Work to be completed => Begin at the line that contains "Letní zahrada může během několika horkých" and reproduce it along with every line after it to the end of the listing; skip any pictures.

Study material =>
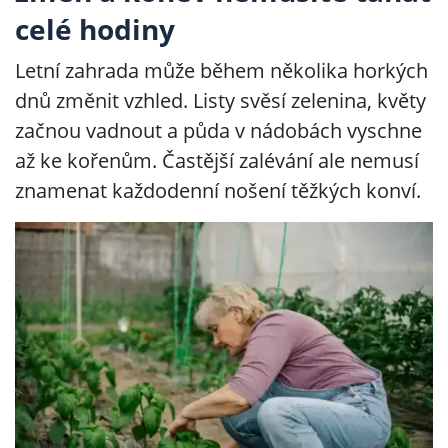
celé hodiny
Letní zahrada může během několika horkých
dnů změnit vzhled. Listy svěsí zelenina, květy
začnou vadnout a půda v nádobách vyschne
až ke kořenům. Častější zalévání ale nemusí
znamenat každodenní nošení těžkých konví.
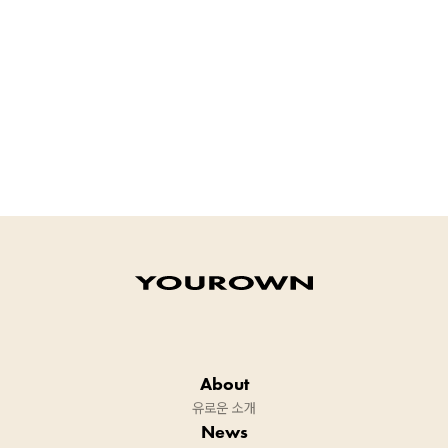
About
유로운 소개
News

Exercise answer =>
Letní zahrada může během několika horkých
dnů změnit vzhled. Listy svěsí zelenina, květy
začnou vadnout a půda v nádobách vyschne
až ke kořenům. Častější zalévání ale nemusí
znamenat každodenní nošení těžkých konví.
About
유로운 소개
News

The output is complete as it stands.